> _Extracted records_
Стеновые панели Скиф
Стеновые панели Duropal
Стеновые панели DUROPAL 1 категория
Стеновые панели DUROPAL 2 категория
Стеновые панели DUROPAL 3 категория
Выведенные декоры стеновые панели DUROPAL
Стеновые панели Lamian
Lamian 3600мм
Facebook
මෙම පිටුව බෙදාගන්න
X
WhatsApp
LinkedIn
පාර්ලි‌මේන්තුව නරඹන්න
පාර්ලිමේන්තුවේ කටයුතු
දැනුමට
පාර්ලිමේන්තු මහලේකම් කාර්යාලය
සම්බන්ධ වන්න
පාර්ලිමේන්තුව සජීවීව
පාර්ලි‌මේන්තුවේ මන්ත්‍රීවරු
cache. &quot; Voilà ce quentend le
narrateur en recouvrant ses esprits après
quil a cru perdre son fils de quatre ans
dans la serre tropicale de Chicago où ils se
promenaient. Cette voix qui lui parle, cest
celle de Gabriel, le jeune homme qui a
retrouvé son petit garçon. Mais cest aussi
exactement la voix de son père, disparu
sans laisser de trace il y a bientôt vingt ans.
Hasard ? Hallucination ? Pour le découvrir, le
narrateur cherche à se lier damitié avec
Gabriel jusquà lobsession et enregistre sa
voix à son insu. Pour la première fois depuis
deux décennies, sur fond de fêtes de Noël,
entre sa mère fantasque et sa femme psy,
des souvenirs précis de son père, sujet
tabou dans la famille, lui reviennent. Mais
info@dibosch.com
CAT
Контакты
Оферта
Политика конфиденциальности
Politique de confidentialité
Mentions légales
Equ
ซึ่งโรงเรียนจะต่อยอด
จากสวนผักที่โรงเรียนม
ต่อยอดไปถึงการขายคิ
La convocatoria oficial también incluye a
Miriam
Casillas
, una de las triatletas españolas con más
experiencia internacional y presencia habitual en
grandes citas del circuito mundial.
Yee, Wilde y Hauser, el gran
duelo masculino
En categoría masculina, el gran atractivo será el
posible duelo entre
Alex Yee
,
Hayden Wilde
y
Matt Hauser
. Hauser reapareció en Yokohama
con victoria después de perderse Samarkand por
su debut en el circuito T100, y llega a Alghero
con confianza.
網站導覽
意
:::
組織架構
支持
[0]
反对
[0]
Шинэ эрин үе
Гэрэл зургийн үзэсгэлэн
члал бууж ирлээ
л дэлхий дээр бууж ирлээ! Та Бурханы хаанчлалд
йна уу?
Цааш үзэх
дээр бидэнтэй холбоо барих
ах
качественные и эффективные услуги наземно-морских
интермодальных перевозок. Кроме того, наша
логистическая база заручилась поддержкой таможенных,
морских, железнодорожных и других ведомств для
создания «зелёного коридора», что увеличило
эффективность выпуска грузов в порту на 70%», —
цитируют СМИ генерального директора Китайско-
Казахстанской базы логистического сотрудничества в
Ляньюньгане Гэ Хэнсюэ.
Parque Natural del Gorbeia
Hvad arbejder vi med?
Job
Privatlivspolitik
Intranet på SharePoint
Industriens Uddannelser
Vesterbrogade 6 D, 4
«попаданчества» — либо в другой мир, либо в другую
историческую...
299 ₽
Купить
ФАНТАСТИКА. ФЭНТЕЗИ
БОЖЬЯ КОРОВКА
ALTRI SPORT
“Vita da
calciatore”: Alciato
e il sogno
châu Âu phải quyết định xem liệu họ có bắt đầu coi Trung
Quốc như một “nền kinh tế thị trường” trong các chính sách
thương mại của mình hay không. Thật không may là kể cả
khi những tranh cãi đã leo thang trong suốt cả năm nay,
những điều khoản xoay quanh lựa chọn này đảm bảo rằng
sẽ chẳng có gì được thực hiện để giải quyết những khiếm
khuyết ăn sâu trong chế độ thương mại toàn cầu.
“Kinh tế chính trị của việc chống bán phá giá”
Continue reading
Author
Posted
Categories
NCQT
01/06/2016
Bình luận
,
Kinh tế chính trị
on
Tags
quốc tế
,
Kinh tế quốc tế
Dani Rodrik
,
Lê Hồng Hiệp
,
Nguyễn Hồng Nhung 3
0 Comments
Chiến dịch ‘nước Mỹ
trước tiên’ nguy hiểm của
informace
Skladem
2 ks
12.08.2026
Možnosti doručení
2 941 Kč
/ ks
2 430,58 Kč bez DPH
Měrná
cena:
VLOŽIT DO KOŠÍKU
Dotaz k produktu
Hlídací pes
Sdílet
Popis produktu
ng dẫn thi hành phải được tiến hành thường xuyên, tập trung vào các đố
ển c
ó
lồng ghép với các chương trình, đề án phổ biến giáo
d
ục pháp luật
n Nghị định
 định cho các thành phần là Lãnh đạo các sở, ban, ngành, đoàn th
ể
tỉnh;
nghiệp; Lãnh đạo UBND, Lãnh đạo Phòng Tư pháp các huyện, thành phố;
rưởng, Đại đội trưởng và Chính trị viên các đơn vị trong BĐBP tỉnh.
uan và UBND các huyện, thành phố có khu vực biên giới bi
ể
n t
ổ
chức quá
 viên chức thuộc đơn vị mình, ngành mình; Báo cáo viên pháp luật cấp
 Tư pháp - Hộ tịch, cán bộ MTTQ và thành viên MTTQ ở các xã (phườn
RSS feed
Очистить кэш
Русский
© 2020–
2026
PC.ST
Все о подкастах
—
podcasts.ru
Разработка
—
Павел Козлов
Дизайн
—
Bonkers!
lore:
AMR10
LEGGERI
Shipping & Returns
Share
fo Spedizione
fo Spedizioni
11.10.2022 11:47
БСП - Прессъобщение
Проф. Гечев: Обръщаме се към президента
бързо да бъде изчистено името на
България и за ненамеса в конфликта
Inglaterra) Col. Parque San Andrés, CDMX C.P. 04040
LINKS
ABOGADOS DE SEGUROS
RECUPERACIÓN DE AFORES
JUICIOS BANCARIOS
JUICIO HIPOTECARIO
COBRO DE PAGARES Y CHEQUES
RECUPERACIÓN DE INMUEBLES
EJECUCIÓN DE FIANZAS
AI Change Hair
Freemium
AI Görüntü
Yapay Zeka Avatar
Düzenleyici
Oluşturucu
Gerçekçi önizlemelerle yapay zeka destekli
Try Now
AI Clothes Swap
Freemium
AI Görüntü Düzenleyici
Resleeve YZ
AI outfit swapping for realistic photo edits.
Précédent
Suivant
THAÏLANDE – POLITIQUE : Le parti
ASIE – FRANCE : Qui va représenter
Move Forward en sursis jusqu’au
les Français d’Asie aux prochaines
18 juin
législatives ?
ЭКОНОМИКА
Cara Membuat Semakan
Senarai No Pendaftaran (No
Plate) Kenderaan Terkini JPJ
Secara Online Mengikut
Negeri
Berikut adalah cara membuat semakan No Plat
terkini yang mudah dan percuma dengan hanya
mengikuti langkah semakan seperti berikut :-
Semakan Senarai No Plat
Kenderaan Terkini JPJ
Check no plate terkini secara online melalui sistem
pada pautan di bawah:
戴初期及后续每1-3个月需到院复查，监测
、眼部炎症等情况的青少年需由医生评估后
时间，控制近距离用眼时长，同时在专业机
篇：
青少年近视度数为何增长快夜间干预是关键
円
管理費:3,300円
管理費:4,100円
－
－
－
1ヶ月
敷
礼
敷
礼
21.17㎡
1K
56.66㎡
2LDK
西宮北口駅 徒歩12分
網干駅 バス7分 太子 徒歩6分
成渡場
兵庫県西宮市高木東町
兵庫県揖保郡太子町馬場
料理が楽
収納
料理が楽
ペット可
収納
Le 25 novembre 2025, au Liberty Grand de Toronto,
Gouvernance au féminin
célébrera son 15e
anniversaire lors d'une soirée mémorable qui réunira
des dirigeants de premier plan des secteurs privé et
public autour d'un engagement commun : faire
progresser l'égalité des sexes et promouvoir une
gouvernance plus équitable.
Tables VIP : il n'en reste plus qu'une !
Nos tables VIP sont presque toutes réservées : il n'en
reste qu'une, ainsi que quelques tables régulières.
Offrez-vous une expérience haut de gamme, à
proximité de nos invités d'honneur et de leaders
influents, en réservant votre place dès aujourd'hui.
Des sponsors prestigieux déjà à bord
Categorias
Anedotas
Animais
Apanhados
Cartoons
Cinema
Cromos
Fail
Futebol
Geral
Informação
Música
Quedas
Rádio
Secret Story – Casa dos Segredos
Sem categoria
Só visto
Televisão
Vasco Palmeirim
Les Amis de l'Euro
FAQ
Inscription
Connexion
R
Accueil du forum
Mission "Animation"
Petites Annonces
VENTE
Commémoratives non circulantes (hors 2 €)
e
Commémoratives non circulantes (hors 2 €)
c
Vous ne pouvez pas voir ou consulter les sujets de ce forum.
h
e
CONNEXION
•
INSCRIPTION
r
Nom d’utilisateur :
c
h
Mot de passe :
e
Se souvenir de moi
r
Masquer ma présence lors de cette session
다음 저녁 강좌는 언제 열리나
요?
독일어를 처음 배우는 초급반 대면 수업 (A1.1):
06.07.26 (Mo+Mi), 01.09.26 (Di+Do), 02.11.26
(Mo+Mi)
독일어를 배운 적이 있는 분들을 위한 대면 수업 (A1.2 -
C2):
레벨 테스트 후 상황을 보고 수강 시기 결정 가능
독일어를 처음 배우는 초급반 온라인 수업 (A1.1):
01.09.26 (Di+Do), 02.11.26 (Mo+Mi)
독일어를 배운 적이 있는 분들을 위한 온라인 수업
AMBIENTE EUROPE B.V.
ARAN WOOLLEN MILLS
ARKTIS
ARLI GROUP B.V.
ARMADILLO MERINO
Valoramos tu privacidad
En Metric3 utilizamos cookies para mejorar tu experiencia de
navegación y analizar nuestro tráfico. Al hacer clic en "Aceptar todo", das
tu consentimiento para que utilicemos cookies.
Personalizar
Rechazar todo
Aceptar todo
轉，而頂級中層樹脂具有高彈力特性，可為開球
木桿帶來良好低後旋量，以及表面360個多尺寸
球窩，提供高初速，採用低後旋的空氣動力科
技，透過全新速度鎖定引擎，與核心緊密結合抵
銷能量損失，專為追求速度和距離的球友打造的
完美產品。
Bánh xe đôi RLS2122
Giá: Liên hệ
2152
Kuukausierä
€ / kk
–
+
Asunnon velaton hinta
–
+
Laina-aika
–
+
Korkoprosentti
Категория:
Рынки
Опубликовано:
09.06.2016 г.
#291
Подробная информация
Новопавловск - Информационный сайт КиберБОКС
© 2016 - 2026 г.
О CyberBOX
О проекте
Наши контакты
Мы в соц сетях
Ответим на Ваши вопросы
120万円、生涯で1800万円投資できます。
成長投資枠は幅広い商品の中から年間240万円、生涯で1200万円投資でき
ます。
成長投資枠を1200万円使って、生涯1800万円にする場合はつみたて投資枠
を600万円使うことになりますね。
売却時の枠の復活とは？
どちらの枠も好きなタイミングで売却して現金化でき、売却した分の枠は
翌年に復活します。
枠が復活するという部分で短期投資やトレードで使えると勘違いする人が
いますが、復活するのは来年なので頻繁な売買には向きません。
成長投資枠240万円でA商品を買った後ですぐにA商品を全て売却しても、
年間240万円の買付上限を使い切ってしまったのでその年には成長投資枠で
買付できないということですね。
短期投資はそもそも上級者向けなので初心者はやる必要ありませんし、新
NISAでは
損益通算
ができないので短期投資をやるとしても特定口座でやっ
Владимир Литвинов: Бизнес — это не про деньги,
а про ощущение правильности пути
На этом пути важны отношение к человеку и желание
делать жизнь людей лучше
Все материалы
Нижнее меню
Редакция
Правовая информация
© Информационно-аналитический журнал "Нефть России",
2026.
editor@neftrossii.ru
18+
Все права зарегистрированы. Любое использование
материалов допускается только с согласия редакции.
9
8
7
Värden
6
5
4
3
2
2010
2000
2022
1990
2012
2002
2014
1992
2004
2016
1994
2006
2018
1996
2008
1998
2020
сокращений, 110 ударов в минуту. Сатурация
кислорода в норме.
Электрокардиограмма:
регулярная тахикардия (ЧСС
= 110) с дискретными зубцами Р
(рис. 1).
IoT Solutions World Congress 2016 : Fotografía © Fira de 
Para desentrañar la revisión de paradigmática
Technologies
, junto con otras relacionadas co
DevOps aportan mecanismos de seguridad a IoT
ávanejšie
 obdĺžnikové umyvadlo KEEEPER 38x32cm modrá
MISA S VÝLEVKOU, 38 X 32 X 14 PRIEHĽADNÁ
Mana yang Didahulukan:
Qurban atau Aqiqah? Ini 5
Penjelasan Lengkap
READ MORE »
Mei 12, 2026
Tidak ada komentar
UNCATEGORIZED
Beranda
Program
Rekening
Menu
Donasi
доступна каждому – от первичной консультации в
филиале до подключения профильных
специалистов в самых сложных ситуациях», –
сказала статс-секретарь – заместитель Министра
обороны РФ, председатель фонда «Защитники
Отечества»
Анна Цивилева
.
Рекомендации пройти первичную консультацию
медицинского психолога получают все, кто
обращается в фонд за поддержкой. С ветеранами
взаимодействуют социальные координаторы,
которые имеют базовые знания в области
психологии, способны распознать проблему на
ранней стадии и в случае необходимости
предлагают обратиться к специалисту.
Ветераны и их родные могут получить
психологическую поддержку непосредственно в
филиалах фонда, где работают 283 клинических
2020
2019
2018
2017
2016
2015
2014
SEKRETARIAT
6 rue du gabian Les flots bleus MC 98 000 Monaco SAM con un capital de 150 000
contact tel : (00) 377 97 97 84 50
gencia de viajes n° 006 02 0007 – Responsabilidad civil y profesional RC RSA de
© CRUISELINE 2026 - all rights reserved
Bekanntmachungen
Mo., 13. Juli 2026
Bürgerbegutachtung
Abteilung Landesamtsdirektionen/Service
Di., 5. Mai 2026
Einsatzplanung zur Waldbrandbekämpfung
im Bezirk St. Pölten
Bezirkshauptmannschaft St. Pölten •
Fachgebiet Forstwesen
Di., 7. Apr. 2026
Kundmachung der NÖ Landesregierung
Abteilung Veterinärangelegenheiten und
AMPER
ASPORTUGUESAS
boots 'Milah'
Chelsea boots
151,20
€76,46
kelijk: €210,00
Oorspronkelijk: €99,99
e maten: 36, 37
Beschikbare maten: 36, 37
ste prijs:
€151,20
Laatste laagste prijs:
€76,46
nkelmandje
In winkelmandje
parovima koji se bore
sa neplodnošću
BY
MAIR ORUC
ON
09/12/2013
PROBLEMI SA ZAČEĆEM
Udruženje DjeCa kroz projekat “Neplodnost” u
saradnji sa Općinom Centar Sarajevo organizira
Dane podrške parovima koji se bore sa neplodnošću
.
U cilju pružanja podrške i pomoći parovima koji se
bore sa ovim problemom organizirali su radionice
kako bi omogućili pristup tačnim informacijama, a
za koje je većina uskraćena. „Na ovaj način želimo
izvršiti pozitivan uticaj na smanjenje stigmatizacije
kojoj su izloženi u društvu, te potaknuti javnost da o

> _Work request_
Word for word, restate the lines above from the line containing "Hasard ? Hallucination" through the line containing "Hayden Wilde", with both included and nothing else.

> _Written response_
Hasard ? Hallucination ? Pour le découvrir, le
narrateur cherche à se lier damitié avec
Gabriel jusquà lobsession et enregistre sa
voix à son insu. Pour la première fois depuis
deux décennies, sur fond de fêtes de Noël,
entre sa mère fantasque et sa femme psy,
des souvenirs précis de son père, sujet
tabou dans la famille, lui reviennent. Mais
info@dibosch.com
CAT
Контакты
Оферта
Политика конфиденциальности
Politique de confidentialité
Mentions légales
Equ
ซึ่งโรงเรียนจะต่อยอด
จากสวนผักที่โรงเรียนม
ต่อยอดไปถึงการขายคิ
La convocatoria oficial también incluye a
Miriam
Casillas
, una de las triatletas españolas con más
experiencia internacional y presencia habitual en
grandes citas del circuito mundial.
Yee, Wilde y Hauser, el gran
duelo masculino
En categoría masculina, el gran atractivo será el
posible duelo entre
Alex Yee
,
Hayden Wilde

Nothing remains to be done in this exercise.